YARGITAY KARARI
DAİRE : 20. Hukuk Dairesi
ESAS NO : 2014/3786
KARAR NO : 2014/6751
KARAR TARİHİ : 23.06.2014
MAHKEMESİ : Borçka Kadastro Mahkemesi
TARİHİ : 29/05/2013
NUMARASI : 2011/152 – 2013/357
Taraflar arasındaki davanın yapılan duruşması sonunda kurulan hükmün Yargıtayca incelenmesi davalılar Hazine ve Orman Yönetimi vekilleri tarafından istenilmekle, süresinde olduğu anlaşılan temyiz dilekçesinin kabulüne karar verildikten sonra dosya incelendi, gereği düşünüldü:
K A R A R
Kadastro sırasında, F. Köyü 103 ada 1 parsel sayılı 190.417,68 m2 yüzölçümlü taşınmaz, orman vasfı ile Hazine adına tesbit edilmiştir.
Davacı Ş.. Ö.., kendisine ait taşınmazın orman parseli içinde kaldığı iddiasıyla, taşınmazın kendi adına tescili istemiyle dava açmıştır.
Mahkemece davanın kabulüne, fen bilirkişilerince hazırlanan ekli krokide (A) harfi ile gösterilen 103 ada 1 parsel içinde kalan 1884,06 m2’lik kısmın Ş.. Ö.. adına fındık bahçesi vasfı ile tapuya kayıt ve tesciline karar verilmiş, hüküm davalı Orman Yönetimi ve davalı Hazine vekilleri tarafından temyiz edilmiştir.
Dava dilekçesindeki açıklamaya göre dava, orman kadastrosuna itiraza ilişkindir.
Çekişmeli taşınmazın bulunduğu yerde, 3402 sayılı Kanunun 5304 sayılı Kanun ile değişik 4. maddesi hükümlerine göre yapılıp 07/06/2011 – 06/07/2011 tarihleri arasında ilân edilen orman kadastrosu vardır.
Mahkemece verilen karar, usûl ve kanuna aykırıdır. Şöyle ki, kadastro mahkemesinin görevi, kadastro tutanağının tanzimi tarihinden tutanağın kesinleşmesine kadar geçecek zaman içindeki itiraz ve davalar için söz konusudur. Başka bir anlatımla; 3402 sayılı Kadastro Kanununun 26. maddesinin 4. fıkrasına göre, kadastro mahkemesinin yetkisi, kadastro tutanağının düzenlendiği günde başlar. Hakkında tutanak düzenlenmeyen veya düzenlenmiş olup kesinleşen taşınmazlarla ilgili iddiaların (davaların) genel mahkemede görülmesi gerekir. Tutanak kesinleştikten sonra kadastro mahkemesinin görevi sona erer. Mahkemelerin görevi kamu düzenine ilişkin olup, yargılamanın her aşamasında re’sen gözetilmesi de zorunludur.

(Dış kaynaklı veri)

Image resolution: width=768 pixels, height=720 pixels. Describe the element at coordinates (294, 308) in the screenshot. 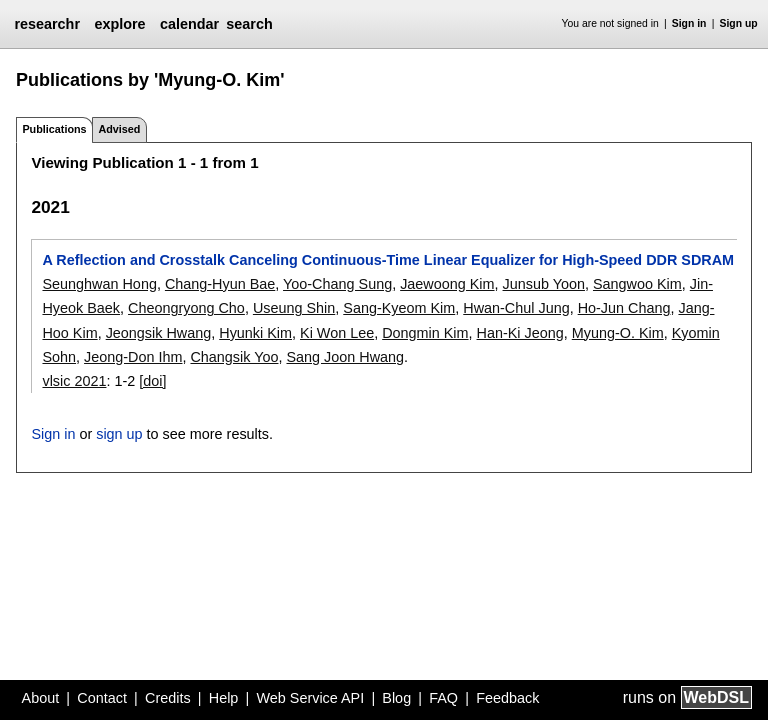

Somut olayda, çekişmeli taşınmazın bulunduğu yörede, 3402 sayılı Kanunun 4. maddesine göre yapılan çalışmalar 07/06/2011 – 06/07/2011 tarihleri arasında ilân edildiği eldeki davanın ise 30 günlük süre geçtikten sonra 06/08/2011 tarihinde açıldığı anlaşılmaktadır. Kadastro tesbitinin kesinleşmesinden sonra açılacak davalara kadastro mahkemesinde bakılmaz. Mahkemece bu yön gözetilerek, görevi kapsamında kalmayan davada görevsizlik kararı verilmesi gerekirken, davanın esası hakkında karar verilmesi doğru değildir.
SONUÇ: Yukarıda açıklanan nedenlerle; davalılar Orman Yönetimi ve Hazine’nin temyiz itirazlarının kabulü ile hükmün BOZULMASINA, temyiz harcının istek halinde iadesine 23/06/2014 günü oy birliği ile karar verildi.